La Sezione rimettente ha annullato la sentenza impugnata senza rinvio, seguendo il secondo orientamento ed enunciando il seguente principio: “In tema di successione di leggi penali, a fronte di una condotta interamente posta in essere sotto il vigore di una legge penale più favorevole e di un evento intervenuto nella vigenza di una legge penale più sfavorevole, deve trovare applicazione la legge vigente al momento della condotta”.

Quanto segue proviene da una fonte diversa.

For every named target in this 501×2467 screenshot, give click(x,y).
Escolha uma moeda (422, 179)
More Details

In conclusione, è d’uopo citare testualmente una parte della sentenza de quo, che evidenzia come il “criterio dell’evento” sia lesivo dei principi costituzionali (e convenzionali):

E’ dunque la condotta il punto di riferimento temporale essenziale a garantire la ‘calcolabilità’ delle conseguenze penali e, con essa, l’autodeterminazione della persona: ed è a tale punto di riferimento temporale che deve essere riconnessa l’operatività del principio di irretroattività ex art. 25 Cost., posto che ‘spostare in avanti’ detta operatività, correlandola all’evento del reato, determinerebbe, qualora alla condotta interamente posta in essere nella vigenza di una legge penale sia sopravvenuta una normativa penale più sfavorevole, la sostanziale retroattività di quest’ultima rispetto al momento in cui è effettivamente possibile per la persona ‘calcolare’ le conseguenze penali del proprio agire; con l’inevitabile svuotamento dell’effettività della garanzia di autodeterminazione della persona e della ratio di tutela del principio costituzionale di irretroattività.

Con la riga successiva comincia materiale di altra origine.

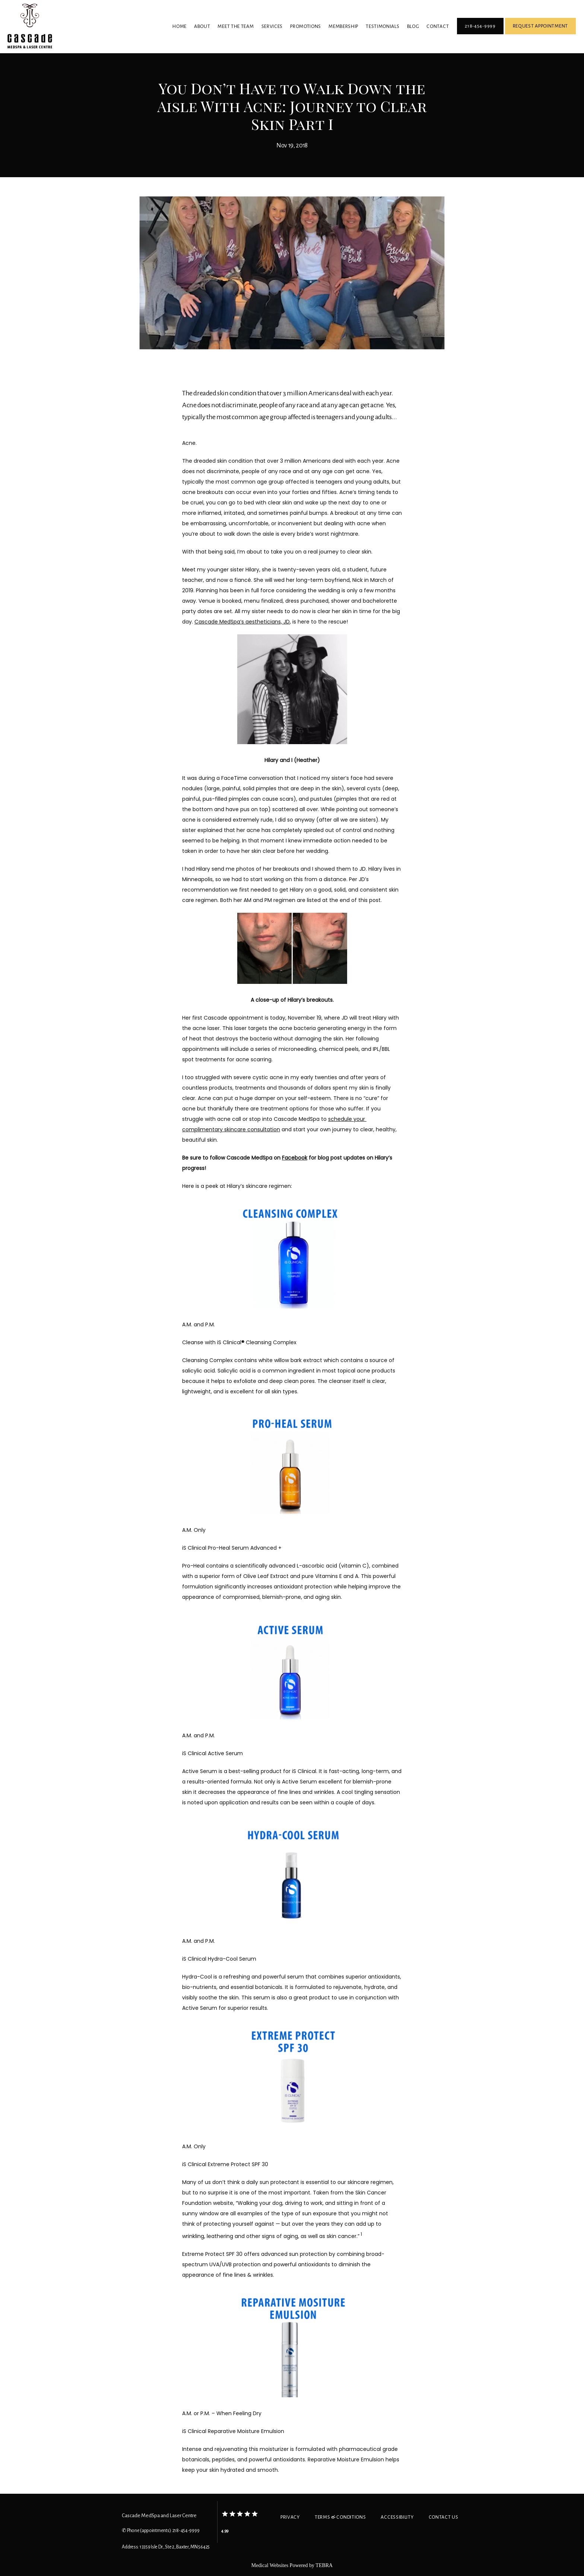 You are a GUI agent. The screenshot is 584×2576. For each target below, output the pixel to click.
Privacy (290, 2517)
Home (179, 26)
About (202, 26)
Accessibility (397, 2517)
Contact (437, 26)
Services (272, 26)
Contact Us (443, 2517)
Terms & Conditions (340, 2517)
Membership (343, 26)
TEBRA (324, 2565)
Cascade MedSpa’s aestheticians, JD (242, 621)
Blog (413, 26)
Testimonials (382, 26)
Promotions (305, 26)
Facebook (294, 1157)
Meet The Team (236, 26)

La ratio di garanzia del principio di irretroattività della norma più sfavorevole e il suo necessario riferimento alla valutabilità delle conseguenze penali della condotta dell’uomo sono, dunque, decisivi nell’indirizzare la soluzione della questione rimessa alle Sezioni unite verso l’adesione al ‘criterio della condotta’. Una ratio di garanzia della persona del tutto coerente con il principio personalista che il Costituente ha posto quale uno dei pilastri fondamentali dell’edificio costituzionale, secondo l’impostazione accolta con l’approvazione del c.d. ordine del giorno Dossetti”.